What to work on:
Copy every line from the records below that holds the word "support".

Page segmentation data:
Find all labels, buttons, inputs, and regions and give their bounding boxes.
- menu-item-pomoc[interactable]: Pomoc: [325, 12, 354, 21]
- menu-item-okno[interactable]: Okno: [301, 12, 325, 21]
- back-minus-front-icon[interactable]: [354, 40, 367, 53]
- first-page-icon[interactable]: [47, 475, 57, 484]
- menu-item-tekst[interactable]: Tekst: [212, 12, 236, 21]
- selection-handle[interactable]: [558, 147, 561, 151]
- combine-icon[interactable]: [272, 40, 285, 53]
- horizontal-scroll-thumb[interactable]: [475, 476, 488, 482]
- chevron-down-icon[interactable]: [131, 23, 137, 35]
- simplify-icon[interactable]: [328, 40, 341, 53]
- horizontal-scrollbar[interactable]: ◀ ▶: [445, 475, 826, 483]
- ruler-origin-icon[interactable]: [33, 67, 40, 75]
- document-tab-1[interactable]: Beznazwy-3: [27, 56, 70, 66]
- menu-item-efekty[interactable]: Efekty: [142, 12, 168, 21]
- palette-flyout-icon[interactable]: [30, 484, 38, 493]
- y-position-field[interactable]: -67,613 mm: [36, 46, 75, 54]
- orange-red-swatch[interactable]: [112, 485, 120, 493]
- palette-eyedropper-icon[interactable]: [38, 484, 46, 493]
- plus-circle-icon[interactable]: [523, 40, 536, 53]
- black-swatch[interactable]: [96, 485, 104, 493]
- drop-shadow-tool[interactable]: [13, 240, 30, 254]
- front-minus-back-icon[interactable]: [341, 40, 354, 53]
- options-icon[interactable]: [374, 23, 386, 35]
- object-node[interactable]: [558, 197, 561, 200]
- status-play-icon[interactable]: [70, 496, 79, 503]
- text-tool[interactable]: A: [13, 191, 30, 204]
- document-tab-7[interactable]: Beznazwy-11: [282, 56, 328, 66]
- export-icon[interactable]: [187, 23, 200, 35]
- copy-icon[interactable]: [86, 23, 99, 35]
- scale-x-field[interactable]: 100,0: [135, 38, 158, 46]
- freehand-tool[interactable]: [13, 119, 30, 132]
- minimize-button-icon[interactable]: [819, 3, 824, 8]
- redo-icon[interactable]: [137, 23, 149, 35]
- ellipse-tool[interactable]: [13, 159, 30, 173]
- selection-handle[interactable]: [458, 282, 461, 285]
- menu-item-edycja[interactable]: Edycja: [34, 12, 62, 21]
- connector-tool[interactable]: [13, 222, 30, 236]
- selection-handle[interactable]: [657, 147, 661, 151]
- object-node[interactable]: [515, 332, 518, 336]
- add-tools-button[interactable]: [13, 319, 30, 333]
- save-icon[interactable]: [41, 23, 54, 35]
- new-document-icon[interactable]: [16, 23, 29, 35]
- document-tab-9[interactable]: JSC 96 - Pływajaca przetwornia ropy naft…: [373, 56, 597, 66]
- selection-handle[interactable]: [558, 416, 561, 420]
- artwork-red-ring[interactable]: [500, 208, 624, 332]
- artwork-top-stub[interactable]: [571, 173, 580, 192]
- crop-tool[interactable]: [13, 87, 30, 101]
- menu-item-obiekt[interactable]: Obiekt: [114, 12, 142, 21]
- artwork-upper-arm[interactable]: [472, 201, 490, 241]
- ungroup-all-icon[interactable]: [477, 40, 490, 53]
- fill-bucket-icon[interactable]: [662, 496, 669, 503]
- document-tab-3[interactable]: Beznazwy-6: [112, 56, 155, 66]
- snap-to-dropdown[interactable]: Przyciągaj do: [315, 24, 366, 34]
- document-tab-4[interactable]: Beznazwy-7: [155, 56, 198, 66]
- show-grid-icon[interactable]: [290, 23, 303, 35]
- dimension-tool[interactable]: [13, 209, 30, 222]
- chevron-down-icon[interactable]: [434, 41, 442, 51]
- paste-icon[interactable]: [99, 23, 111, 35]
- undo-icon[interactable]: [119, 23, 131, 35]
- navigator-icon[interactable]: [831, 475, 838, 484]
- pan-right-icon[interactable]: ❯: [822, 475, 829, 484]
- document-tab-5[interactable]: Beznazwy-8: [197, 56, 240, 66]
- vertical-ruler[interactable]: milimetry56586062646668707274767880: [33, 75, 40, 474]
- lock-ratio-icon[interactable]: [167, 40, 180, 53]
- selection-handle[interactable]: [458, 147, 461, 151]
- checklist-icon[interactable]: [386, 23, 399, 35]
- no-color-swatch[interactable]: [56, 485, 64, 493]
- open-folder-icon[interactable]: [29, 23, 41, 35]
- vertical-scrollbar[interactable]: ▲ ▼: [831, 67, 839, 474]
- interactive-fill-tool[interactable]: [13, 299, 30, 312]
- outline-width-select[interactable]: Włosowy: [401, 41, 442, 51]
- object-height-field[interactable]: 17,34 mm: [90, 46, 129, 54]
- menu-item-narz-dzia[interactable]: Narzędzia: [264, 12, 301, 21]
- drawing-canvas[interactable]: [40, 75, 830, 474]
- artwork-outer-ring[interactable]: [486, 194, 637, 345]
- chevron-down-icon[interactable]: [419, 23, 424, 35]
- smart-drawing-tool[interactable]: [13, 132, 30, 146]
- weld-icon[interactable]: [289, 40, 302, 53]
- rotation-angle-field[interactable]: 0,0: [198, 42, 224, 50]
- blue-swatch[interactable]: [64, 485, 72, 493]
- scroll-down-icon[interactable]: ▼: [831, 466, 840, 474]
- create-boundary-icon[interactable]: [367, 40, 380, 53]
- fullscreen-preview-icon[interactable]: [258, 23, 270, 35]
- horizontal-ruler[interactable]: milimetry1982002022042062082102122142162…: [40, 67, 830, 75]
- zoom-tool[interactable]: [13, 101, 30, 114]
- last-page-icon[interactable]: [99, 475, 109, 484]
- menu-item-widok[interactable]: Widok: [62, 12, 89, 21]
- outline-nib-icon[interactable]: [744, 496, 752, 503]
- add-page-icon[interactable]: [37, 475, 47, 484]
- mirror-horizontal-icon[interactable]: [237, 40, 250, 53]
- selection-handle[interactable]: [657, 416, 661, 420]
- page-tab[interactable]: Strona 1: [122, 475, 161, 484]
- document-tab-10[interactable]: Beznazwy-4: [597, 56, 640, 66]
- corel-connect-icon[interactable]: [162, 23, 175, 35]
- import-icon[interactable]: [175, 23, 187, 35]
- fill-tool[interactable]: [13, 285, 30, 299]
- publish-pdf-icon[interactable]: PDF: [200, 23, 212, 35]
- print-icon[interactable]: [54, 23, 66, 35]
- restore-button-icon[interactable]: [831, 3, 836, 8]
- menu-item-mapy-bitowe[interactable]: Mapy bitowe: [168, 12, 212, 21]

...

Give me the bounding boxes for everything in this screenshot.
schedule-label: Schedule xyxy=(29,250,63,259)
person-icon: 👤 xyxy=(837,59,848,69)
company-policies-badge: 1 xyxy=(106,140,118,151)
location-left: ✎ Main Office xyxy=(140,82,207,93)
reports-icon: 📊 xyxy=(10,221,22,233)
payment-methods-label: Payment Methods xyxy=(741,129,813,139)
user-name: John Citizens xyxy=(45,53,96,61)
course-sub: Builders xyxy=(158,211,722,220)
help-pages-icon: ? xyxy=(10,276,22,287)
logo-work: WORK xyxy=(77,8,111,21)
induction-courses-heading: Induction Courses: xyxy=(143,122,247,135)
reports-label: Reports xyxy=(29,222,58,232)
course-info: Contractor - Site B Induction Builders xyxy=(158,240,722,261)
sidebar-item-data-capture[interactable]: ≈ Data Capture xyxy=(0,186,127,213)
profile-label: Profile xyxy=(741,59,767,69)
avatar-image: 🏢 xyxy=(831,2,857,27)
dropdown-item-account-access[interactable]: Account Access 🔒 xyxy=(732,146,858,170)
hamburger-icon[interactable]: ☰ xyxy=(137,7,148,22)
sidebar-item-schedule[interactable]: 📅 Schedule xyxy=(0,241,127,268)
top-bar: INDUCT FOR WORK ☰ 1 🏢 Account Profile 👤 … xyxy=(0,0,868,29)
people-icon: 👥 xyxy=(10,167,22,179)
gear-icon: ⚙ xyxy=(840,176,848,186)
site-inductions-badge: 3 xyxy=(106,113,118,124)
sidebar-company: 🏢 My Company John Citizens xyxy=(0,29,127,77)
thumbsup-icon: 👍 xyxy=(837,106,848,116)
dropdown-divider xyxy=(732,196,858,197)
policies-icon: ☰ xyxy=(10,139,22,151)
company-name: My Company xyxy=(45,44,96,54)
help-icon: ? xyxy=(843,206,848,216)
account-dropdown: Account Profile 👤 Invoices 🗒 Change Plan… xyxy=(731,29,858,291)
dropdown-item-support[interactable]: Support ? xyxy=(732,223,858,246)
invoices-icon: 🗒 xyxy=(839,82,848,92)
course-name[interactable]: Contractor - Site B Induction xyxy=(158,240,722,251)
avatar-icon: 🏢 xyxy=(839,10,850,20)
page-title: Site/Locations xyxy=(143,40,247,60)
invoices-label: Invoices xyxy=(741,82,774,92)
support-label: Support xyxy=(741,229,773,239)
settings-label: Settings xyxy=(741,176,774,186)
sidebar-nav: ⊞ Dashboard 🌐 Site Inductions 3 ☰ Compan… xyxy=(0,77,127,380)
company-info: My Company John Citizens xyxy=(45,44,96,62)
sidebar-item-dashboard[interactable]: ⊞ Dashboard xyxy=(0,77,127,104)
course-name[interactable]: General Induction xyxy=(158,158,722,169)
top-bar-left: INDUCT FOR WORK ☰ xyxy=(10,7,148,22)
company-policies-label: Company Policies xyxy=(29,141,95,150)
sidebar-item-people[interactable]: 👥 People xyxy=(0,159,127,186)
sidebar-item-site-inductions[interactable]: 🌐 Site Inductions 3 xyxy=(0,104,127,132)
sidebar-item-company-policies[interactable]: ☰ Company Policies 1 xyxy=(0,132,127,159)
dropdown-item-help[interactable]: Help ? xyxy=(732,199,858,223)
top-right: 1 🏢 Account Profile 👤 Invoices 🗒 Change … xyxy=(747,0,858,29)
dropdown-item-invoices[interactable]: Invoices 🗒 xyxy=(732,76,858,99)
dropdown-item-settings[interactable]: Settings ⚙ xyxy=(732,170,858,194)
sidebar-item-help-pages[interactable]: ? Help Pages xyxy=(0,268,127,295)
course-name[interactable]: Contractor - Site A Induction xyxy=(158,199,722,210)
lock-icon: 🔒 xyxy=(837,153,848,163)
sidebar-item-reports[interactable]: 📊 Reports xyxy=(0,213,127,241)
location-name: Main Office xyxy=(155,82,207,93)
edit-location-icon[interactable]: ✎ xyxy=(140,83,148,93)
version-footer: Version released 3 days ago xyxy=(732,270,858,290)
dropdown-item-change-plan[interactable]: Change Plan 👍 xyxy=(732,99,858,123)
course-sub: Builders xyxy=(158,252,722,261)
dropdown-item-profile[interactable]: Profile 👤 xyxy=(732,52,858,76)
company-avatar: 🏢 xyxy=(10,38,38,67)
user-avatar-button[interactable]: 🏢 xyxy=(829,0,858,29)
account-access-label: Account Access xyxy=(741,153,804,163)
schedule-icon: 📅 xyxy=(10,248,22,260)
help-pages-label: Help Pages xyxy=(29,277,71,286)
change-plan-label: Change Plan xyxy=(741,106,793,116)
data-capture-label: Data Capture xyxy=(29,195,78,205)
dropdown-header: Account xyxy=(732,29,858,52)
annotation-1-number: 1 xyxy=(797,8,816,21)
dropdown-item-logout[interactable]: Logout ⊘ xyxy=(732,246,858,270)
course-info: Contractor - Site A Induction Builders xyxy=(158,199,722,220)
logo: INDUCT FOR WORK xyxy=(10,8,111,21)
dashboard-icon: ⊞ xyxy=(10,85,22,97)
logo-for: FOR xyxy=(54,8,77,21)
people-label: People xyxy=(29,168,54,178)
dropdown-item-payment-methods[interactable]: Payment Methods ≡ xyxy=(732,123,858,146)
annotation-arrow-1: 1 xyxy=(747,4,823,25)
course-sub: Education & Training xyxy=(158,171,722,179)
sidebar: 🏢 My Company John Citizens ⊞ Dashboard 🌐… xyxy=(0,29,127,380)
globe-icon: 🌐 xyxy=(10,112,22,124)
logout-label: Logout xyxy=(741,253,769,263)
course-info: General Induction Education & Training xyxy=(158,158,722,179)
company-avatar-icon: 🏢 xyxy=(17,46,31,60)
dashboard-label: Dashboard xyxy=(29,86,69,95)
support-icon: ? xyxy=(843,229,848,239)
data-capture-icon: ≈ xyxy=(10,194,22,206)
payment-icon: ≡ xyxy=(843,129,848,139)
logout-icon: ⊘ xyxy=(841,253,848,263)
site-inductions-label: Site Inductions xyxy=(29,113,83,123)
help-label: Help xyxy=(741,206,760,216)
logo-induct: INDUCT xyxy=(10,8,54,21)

Response to this exercise:
dropdown-item-support[interactable]: Support ? xyxy=(732,223,858,246)
support-label: Support xyxy=(741,229,773,239)
support-icon: ? xyxy=(843,229,848,239)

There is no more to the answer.